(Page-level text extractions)
* * * *
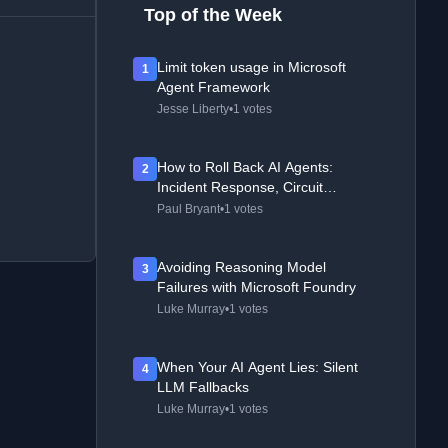
Top of the Week
Limit token usage in Microsoft
1
Agent Framework
Jesse Liberty
•
1 votes
How to Roll Back AI Agents:
2
Incident Response, Circuit
Breakers, and Recovery Patterns
Paul Bryant
•
1 votes
Avoiding Reasoning Model
3
Failures with Microsoft Foundry
Luke Murray
•
1 votes
When Your AI Agent Lies: Silent
4
LLM Fallbacks
Luke Murray
•
1 votes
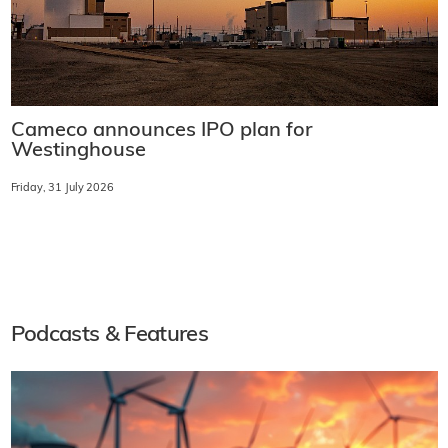
Cameco announces IPO plan for
Westinghouse
Friday, 31 July 2026
Podcasts & Features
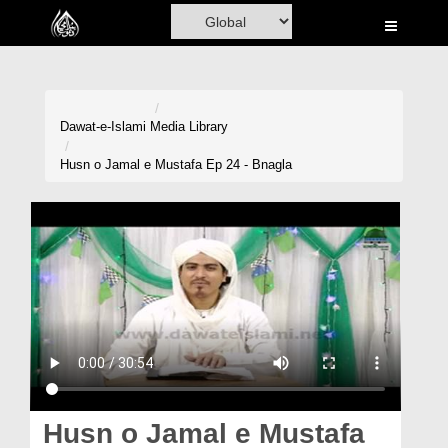
Home
Al-Quran
Books
Dawat-e-Islami
Media Library
Media
Husn o Jamal e Mustafa Ep 24 - Bnagla
Madani Channel
Volunteer Portal
Rohani Ilaj
Donation
Blog
Magazine
Husn o Jamal e Mustafa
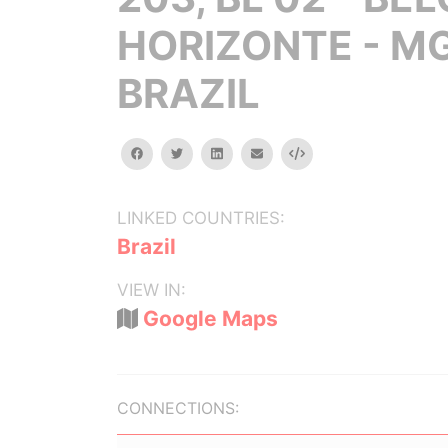
HORIZONTE - MG
BRAZIL
facebook
twitter
linkedin
email
Embed
LINKED COUNTRIES:
Brazil
VIEW IN:
Google Maps
CONNECTIONS:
* * * *
◆ **About this task**
Where in the records does the word "Jamal" appear? Copy each line that holds it.

◆ **Solution for this exercise**
Husn o Jamal e Mustafa Ep 24 - Bnagla
Husn o Jamal e Mustafa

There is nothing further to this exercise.